Yes, it's started here also. No significant rain for about 3 weeks and it suddenly got hot. Even well irrigated turf has some spots of heat stress. No way to really manage heat other than stay off it and don't cut it. For drought stress, of course up the irrigation and check for coverage problems.

On my own lawn, it was looking great up until yesterday and then by this afternoon, I could see some small areas starting to needle. I believe it's a soil issue in those spots that will have to wait for Fall to deal with. For now, I broke down and yup, bought a bottle of baby shampoo and gave 'er the gundy plus another half inch of water on that zone. I doubt the shampoo will help anything long term, but I have July 4 company coming and they expect to see some awesome turf. It was an admittedly desperate move but it can't hurt so what the hell. Also smells nice  .


----------



## social port (Jun 19, 2017)

@rockinmylawn have you checked for grubs?


----------



## rockinmylawn (Mar 25, 2018)

social port said:


> @rockinmylawn have you checked for grubs?

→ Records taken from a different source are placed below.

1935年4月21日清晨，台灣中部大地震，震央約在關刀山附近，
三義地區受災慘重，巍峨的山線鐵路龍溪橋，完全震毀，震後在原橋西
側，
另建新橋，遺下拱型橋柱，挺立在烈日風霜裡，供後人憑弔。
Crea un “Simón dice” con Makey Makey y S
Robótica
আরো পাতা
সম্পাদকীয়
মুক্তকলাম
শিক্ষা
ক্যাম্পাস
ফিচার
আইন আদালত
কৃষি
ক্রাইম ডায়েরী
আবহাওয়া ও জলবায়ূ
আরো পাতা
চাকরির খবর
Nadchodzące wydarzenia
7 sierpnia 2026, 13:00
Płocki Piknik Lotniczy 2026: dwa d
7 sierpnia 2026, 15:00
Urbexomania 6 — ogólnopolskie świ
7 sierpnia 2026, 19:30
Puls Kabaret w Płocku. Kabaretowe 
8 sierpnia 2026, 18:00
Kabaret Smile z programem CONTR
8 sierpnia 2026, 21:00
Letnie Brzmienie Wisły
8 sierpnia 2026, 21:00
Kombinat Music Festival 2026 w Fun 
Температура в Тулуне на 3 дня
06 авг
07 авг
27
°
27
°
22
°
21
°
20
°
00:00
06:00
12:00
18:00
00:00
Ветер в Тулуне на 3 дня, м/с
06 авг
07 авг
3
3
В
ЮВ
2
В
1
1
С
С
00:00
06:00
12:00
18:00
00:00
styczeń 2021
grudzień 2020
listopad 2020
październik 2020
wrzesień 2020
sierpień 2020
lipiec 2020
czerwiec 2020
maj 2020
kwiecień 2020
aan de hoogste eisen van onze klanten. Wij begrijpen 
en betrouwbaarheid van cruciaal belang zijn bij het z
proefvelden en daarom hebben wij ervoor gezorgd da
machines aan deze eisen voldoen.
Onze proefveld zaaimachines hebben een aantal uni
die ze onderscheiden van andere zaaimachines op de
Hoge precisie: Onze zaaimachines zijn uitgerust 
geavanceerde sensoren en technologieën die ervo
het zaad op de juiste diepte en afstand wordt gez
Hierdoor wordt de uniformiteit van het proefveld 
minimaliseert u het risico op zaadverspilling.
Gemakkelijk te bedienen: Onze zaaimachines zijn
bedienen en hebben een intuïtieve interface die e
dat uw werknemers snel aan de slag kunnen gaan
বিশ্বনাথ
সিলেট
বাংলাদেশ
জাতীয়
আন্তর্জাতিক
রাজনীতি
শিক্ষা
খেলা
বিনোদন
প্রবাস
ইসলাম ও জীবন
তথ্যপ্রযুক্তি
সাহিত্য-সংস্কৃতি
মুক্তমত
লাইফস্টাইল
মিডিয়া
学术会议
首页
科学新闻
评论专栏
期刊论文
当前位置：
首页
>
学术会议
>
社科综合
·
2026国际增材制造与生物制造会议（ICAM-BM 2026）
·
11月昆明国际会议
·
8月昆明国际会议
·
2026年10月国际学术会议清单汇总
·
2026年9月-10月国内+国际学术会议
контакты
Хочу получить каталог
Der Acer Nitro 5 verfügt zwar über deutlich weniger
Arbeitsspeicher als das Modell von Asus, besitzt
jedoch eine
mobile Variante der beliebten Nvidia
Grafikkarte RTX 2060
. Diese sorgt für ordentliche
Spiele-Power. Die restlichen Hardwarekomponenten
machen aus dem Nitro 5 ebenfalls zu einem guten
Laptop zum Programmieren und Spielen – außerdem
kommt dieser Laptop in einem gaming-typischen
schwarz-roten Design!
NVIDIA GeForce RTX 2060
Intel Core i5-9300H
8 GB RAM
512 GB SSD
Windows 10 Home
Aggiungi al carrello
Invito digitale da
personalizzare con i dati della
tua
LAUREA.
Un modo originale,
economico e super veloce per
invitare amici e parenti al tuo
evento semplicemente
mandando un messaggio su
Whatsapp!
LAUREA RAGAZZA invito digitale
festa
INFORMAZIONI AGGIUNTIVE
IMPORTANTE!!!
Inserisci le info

Appears to be no roots but no white grubs either....


----------



## Delmarva Keith (May 12, 2018)

rockinmylawn said:


> social port said:
> 
> 
> > @rockinmylawn have you checked for grubs?
> ...


If it was grubs, the grubs are already gone and flying around as beetles. No roots in a dry / hot spell = dead turf. I think social port is probably right.


----------



## rockinmylawn (Mar 25, 2018)

Delmarva Keith said:


> rockinmylawn said:
> 
> 
> > social port said:
> ...


Yeah he's usually right. LOL!

Anything to do now to prevent this from reoccurring?


----------



## social port (Jun 19, 2017)

rockinmylawn said:


> Delmarva Keith said:
> 
> 
> > rockinmylawn said:
> ...


I don't know much about grubs, but I know who does.
https://thelawnforum.com/viewtopic.php?f=9&t=2032
There is also a briefer post here (See alpine0000)
https://thelawnforum.com/viewtopic.php?f=27&t=3984
I'm not sure if there is something you can do immediately or not.


----------



## Green (Dec 24, 2017)

You can try trapping beetles. Also Spring grub preventative next year. Chlorantraniliprole. Read those links!


----------



## Delmarva Keith (May 12, 2018)

rockinmylawn said:


> Delmarva Keith said:
> 
> 
> > rockinmylawn said:
> ...


You're still in time for a preventative app. Products containing the brand name Merit (imidacloprid) are effective. There are others. I use either what I have on hand or what has the best price break. Follow all label directions carefully, especially watering it in. Needs to be watered in to be effective.


----------



## rockinmylawn (Mar 25, 2018)

social port said:


> I don't know much about grubs, but I know who does.
> https://thelawnforum.com/viewtopic.php?f=9&t=2032
> There is also a briefer post here (See alpine0000)
> https://thelawnforum.com/viewtopic.php?f=27&t=3984
> I'm not sure if there is something you can do immediately or not.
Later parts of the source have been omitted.